Na Refinaria Abreu e Lima (PE), o sobre-preço soma R$ 1,3 bilhão. Segundo os auditores, foi calculado de forma conservadora, levando-se em conta critérios da própria Petrobras. Caso contrário, alcançaria R$ 2,6 bilhões. A equipe explica que a estatal usou premissas que superestimaram os custos, entre elas coeficientes de produtividade para mão de obra de 30 anos. O TCU escrutinou também contratos do mastodôntico Complexo Petroquímico do Rio de Janeiro (Comperj), em Itaboraí. Chegou a uma diferença de R$ 994,8 milhões, desfavorável ao contribuinte. Quase R$ 600 milhões provêm de obras nas unidades de Destilação Atmosférica a Vácuo e de Coqueamento. Para o tribunal, a empresa admitiu, sem respaldo legal, propostas de preço até 20% superiores à sua estimativa.
Nas obras de terraplanagem do complexo, que rendem polêmica desde 2008, o superfaturamento pode chegar a R$ 343,9 milhões. Em acórdão recente, o TCU mandou reter o pagamento de pelo menos R$ 76,5 milhões. A raiz do problema é um controverso dispositivo contratual que indeniza a empreiteira responsável pelo tempo parado em caso de chuva. "Do montante gasto até agora 55,6% se destinaram a pagar indenização por paralisações", salientaram os auditores.
O TCU relata diversos casos em que Petrobras se nega a prestar informações até mesmo para esclarecer distorções na avaliação orçamentária. É o caso descrito no acórdão 254/2010, com indícios de sobre preço de R$ 155 milhões na construção do Centro de Pesquisas da Petrobras (Cenpe). "Trata-se, a meu ver, de afronta à autoridade conferida pela Constituição a esta Corte", reclamou o relator, ministro José Jorge.

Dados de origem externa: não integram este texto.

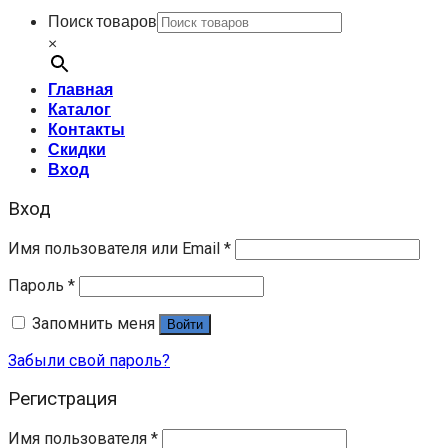
Поиск товаров
×
Главная
Каталог
Контакты
Скидки
Вход
Вход
Имя пользователя или Email
*
Пароль
*
Запомнить меня
Войти
Забыли свой пароль?
Регистрация
Имя пользователя
*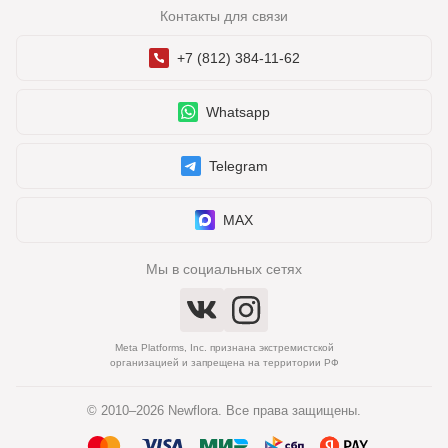
Контакты для связи
+7 (812) 384-11-62
Whatsapp
Telegram
MAX
Мы в социальных сетях
Meta Platforms, Inc. признана экстремистской
организацией и запрещена на территории РФ
© 2010–2026 Newflora. Все права защищены.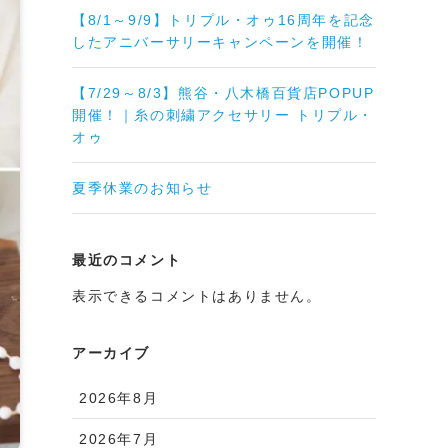
【8/1～9/9】トリプル・オゥ16周年を記念
したアニバーサリーキャンペーンを開催！
【7/29～8/3】熊谷・八木橋百貨店POPUP
開催！｜糸の刺繍アクセサリー トリプル・
オゥ
夏季休業のお知らせ
最近のコメント
表示できるコメントはありません。
アーカイブ
2026年8月
2026年7月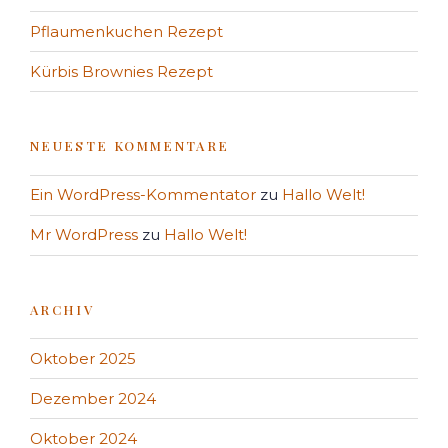
Pflaumenkuchen Rezept
Kürbis Brownies Rezept
NEUESTE KOMMENTARE
Ein WordPress-Kommentator
zu
Hallo Welt!
Mr WordPress
zu
Hallo Welt!
ARCHIV
Oktober 2025
Dezember 2024
Oktober 2024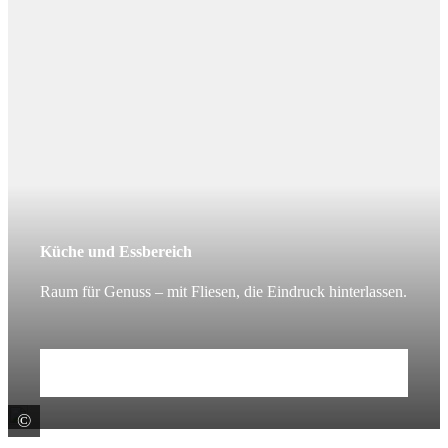
Küche und Essbereich
Raum für Genuss – mit Fliesen, die Eindruck hinterlassen.
Mehr erfahren
©
EQUIPE CERÁMICAS S.L.U.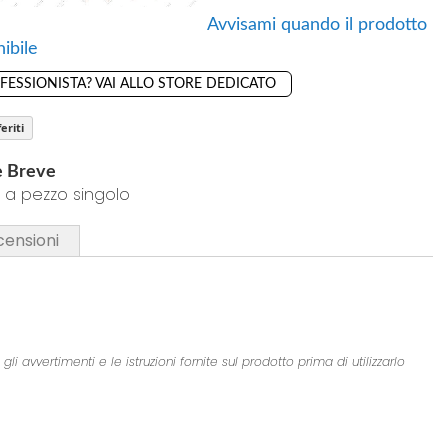
Avvisami quando il prodotto
ibile
OFESSIONISTA? VAI ALLO STORE DEDICATO
eriti
e Breve
 a pezzo singolo
censioni
 avvertimenti e le istruzioni fornite sul prodotto prima di utilizzarlo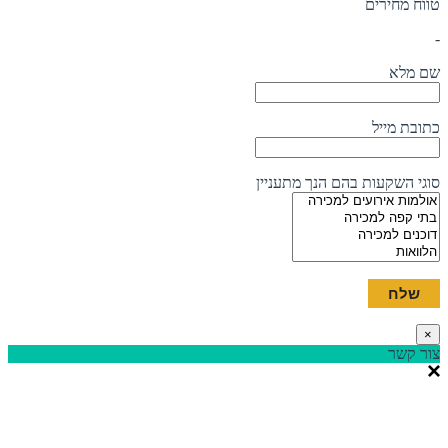
טווח מחירים
-
שם מלא
כתובת מייל
סוגי השקעות בהם הנך מתעניין
×
צור קשר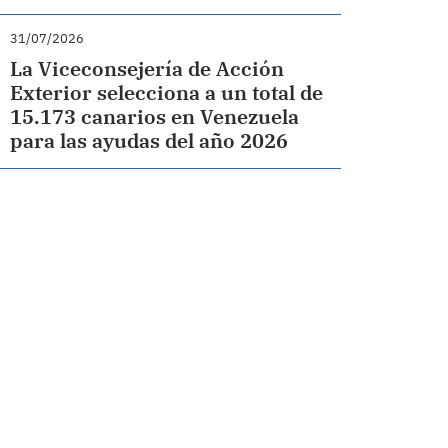
31/07/2026
La Viceconsejería de Acción
Exterior selecciona a un total de
15.173 canarios en Venezuela
para las ayudas del año 2026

TCU e Petrobras assinaram acordo de cooperação

O presidente do TCU, Benjamin Zymler, tem procurado uma aproximação com a estatal. Além de um acordo de cooperação, assinado na sexta-feira para "aperfeiçoar o relacionamento institucional" e capacitar os auditores sobre as especificidades da empresa, estuda criar um banco de dados com referências de preços praticados no mercado de petróleo.
- Seria como um Sinapi da Petrobras - compara, referindo- se ao sistema de informações da construção civil, mantido pela Caixa Econômica Federal e usado para comparações nas auditorias.
Segundo ele, muitos empreendimentos da Petrobras são complexos e únicos, o que justificaria o diálogo. A petroleira já é um dos principais "clientes" do TCU . Soma- se a isso o pré-sal, que tende a ser um campo nebuloso para os auditores.

Estatal diz que auditorias estão em fase preliminar
Segundo empresa, em alguns casos já houve esclarecimento ao TCU

A Petrobras informou que a maioria das auditorias citadas está em fase preliminar. Segundo a estatal, em muitos casos seus advogados ainda estão apresentando argumentos ao Tribunal de Contas da União (TCU); em outros, o órgão ainda não os analisou.
"Essa dinâmica encontra-se perfeitamente dentro da normalidade: é comum que relatórios preliminares apontem para supostas irregularidades e que, após avaliação dos esclarecimentos prestados pela companhia, o tribunal compreenda que obras como refinarias de petróleo têm complexidade e especificidades diferenciadas, além de rigorosas exigências relativas a itens de segurança, meio ambiente, saúde e responsabilidade social", diz a estatal, em nota.
Citando as obras na Refinaria Landulpho Alves de Mataripe (RLAM), a Petrobras ponderou que situações em que já houve decisão por parte do TCU, prosperando o entendimento . "Neste caso, por exemplo, o TCU já reconheceu por acórdão que não há sobrepreço", sustentou.
Em suas auditorias, mesmo antes de decisão do plenário a da fase recursal, o TCU analisa argumentos da entidade fiscalizada. Nos relatórios citados pelo GLOBO, as alegações da Petrobras foram consideradas Insuficientes.